Parsing multi-line logs

Multi-line log messages such as exception logs and stack traces are quite common in logs. Unfortunately these log messages are often stored in files or forwarded over the network without any encapsulation. In this case, the newline characters in the messages cannot be correctly parsed by simple line-based parsers, which treat every line as a separate event.

Multi-line events may have one or more of:

a header in the first line (with timestamp and severity field, for example),
a closing character sequence marking the end, and
a fixed line count.

Based on this information, NXLog can be configured to reconstruct the original messages, creating a single event for each multi-line log message.

xm_multiline

NXLog provides xm_multiline for multi-line log parsing; this dedicated extension module is the recommended way to parse multi-line log messages. It supports header lines, footer lines, and fixed line counts. Once configured, the xm_multiline module instance can be used as a parser via the input module’s InputType directive.

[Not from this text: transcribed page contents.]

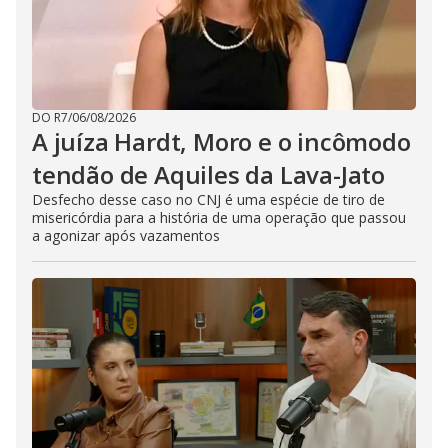
DO R7
/
06/08/2026
A juíza Hardt, Moro e o incômodo
tendão de Aquiles da Lava-Jato
Desfecho desse caso no CNJ é uma espécie de tiro de
misericórdia para a história de uma operação que passou
a agonizar após vazamentos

Example 1. Using the xm_multiline module

This configuration creates a single event record with the matching HeaderLine and all successive lines until an EndLine is received.

nxlog.conf

<Extension multiline_parser>
    Module      xm_multiline
    HeaderLine  "---------------"
    EndLine     "END------------"
</Extension>

<Input in>
    Module      im_file
    File        "/var/log/app-multiline.log"
    InputType   multiline_parser
</Input>

It is also possible to use regular expressions with the HeaderLine and EndLine directives.

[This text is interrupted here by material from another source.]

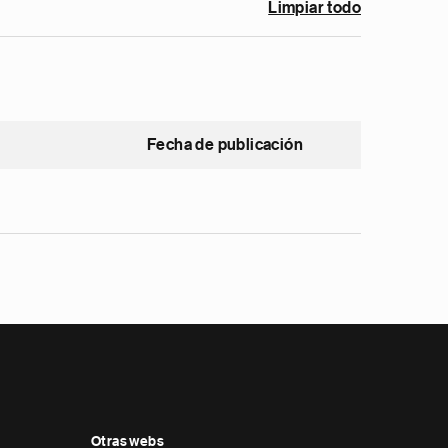
Limpiar todo
Fecha de publicación
Otras webs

Example 2. Using regular expressions with xm_multiline

Here, a new event record is created beginning with each line that matches the regular expression.

nxlog.conf

<Extension tomcat_parser>
    Module      xm_multiline
    HeaderLine  /^\d{4}\-\d{2}\-\d{2} \d{2}\:\d{2}\:\d{2},\d{3} \S+ \[\S+\] \- .*/
</Extension>

<Input log4j>
    Module      im_file
    File        "/var/log/tomcat6/catalina.out"
    InputType   tomcat_parser
</Input>

Because the EndLine directive is not specified in this configuration, the xm_multiline parser cannot know that a log message is finished until it receives the HeaderLine of the next message. The log message is kept in the buffers, waiting to be forwarded, until either a new log message is read or the im_file module instance’s PollInterval has expired. See the xm_multiline AutoFlush directive.

Module variables

It is also possible to parse multi-line messages by using module variables, as shown below. However, it is generally recommended to use the xm_multiline module instead, because it offers some significant advantages:

more efficient message processing,
a more readable configuration,
correctly incremented module event counters (one increment per multi-line message versus one per line), and
operation on the message source level rather than the module instance level (each file for a wildcarded im_file module instance or each TCP connection for an im_tcp/im_ssl instance).

Example 3. Parsing multi-line messages with module variables

This example saves the matching line and successive lines in the saved variable. When another matching line is read, an internal log message is generated with the contents of the saved variable.

nxlog.conf

<Input log4j>
    Module  im_file
    File    "/var/log/tomcat6/catalina.out"
    <Exec>
        if $raw_event =~ /(?x)^\d{4}\-\d{2}\-\d{2}\ \d{2}\:\d{2}\:\d{2},\d{3}\ \S+
                          \ \[\S+\]\ \-\ .*/
        {
            if defined(get_var('saved'))
            {
                $tmp = $raw_event;
                $raw_event = get_var('saved');
                set_var('saved', $tmp);
                delete($tmp);
                log_info($raw_event);
            }
            else
            {
                set_var('saved', $raw_event);
                drop();
            }
        }
        else
        {
            set_var('saved', get_var('saved') + "\n" + $raw_event);
            drop();
        }
    </Exec>
</Input>

As with the previous example, a log message is kept in the saved variable, and not forwarded, until a new log message is read.